Perkins spent the first months of the Civil War in Sumpter, operating on anti-slavery patrols. Under Admiral Farragut, he participated in the passing of Forts Jackson and St. Philip, the capture of Governor Moore and three ships of the Montgomery Flotilla, and the surrender of New Orleans in April 1862. He also fought at Port Hudson and Whitehall’s River in July 1862, at the capture of Mary Sorley and Tennessee, the Battle of Mobile Bay, and at Forts Powell, Gaines, and Morgan in August 1864.

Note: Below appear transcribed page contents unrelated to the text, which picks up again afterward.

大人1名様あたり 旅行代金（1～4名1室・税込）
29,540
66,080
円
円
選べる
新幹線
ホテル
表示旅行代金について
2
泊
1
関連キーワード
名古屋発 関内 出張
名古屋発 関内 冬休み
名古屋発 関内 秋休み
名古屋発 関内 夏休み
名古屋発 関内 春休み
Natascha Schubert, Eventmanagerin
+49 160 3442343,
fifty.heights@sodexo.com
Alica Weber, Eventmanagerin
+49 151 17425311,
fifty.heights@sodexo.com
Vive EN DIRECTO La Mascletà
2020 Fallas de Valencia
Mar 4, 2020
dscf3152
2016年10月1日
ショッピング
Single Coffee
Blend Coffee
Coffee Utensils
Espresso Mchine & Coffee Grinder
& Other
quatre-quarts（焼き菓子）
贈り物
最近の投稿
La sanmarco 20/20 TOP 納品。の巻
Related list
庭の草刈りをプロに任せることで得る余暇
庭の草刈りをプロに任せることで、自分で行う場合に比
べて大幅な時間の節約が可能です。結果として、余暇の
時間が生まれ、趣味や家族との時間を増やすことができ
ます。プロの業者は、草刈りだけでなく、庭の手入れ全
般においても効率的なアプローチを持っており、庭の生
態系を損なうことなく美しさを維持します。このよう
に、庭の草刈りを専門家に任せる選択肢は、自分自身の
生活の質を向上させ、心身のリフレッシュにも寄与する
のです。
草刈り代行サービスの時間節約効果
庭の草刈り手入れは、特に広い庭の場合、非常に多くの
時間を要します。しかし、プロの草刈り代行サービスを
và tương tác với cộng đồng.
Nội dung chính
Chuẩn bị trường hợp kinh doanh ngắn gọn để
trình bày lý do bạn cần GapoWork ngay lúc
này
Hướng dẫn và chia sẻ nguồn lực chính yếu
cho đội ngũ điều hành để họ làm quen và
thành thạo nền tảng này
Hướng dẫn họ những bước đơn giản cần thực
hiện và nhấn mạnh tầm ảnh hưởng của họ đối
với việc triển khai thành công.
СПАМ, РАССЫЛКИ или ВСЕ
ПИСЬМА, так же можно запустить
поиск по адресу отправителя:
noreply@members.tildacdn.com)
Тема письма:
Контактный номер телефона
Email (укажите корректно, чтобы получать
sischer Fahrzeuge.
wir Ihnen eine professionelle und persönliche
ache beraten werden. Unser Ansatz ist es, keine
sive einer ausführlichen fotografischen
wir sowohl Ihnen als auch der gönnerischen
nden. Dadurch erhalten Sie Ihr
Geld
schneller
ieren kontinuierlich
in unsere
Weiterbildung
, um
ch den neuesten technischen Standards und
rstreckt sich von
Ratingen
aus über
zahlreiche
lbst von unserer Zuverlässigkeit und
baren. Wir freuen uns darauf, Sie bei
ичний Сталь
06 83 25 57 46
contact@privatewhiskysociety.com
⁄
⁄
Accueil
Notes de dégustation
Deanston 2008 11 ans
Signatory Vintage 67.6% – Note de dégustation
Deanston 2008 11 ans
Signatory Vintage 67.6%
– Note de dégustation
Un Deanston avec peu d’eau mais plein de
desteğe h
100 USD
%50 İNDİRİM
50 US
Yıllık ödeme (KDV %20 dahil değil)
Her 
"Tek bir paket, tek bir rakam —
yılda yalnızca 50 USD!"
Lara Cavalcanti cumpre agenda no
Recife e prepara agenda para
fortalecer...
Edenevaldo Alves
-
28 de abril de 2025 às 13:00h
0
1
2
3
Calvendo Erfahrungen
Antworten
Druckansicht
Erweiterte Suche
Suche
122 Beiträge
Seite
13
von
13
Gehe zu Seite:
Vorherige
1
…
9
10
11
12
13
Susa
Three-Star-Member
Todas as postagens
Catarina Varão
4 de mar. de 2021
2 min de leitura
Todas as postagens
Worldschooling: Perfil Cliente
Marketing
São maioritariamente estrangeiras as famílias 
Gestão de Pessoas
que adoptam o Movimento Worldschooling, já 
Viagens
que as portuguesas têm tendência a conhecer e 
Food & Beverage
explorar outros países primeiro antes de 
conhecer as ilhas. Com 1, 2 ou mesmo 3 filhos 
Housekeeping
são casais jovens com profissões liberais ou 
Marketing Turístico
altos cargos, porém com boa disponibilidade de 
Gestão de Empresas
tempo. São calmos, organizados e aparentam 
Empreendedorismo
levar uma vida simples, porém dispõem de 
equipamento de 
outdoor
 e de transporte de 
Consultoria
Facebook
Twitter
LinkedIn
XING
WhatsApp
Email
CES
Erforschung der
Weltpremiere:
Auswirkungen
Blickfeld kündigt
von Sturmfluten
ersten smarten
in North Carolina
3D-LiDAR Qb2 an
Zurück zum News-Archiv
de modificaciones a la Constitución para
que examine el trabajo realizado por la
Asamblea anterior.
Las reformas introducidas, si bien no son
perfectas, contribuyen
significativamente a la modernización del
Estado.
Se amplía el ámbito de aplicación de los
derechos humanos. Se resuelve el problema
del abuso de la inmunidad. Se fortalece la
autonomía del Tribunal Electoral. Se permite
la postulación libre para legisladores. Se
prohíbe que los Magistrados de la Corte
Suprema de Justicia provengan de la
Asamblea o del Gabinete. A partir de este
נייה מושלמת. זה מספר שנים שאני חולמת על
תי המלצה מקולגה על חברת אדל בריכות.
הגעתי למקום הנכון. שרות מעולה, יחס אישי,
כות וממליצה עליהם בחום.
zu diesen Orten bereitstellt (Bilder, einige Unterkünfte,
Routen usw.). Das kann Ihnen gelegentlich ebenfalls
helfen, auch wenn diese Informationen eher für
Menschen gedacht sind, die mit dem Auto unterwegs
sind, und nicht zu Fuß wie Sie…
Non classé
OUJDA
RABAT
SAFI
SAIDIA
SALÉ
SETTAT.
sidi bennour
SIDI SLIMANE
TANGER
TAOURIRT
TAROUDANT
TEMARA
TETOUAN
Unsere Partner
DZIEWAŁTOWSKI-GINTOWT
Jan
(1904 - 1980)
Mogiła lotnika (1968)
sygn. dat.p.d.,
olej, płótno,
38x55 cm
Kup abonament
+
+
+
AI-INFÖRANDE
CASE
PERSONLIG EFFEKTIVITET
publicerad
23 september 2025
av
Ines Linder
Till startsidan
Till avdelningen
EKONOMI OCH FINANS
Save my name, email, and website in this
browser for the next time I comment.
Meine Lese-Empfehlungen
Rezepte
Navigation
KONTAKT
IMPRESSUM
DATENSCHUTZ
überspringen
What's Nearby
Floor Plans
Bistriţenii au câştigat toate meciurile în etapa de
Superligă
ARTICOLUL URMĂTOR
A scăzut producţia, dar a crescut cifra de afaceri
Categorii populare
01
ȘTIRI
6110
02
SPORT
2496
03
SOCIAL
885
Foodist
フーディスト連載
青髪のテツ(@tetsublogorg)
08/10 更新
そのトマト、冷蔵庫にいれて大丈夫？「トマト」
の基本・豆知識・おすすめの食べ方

Following the Civil War, Lieutenant Commander Perkins served as Superintendent of Ironclads at New Orleans, executive officer of the steam sloop Lackawanna in the North Pacific, and had ordnance duty at the Boston Navy Yard. Promoted to the rank of Commander in early 1871, he spent the next decade as Commanding Officer of the storeship Relief and gunboat Ashuelot and had further shore duty at Boston.
Perkins was promoted to captain in 1882 and commanded the Pacific Station flagship USS Hartford during the mid-1880s. In 1991, he was transferred to the Retired List but in 1896 received a Congressionally authorized promotion to the retired rank of commodore in recognition of his gallantry and skill during the Battle of Mobile Bay three decades earlier.
Commodore Perkins died at Boston on 28 October 1899. A large statue of him was erected on the grounds of the New Hampshire State Capitol at Concord.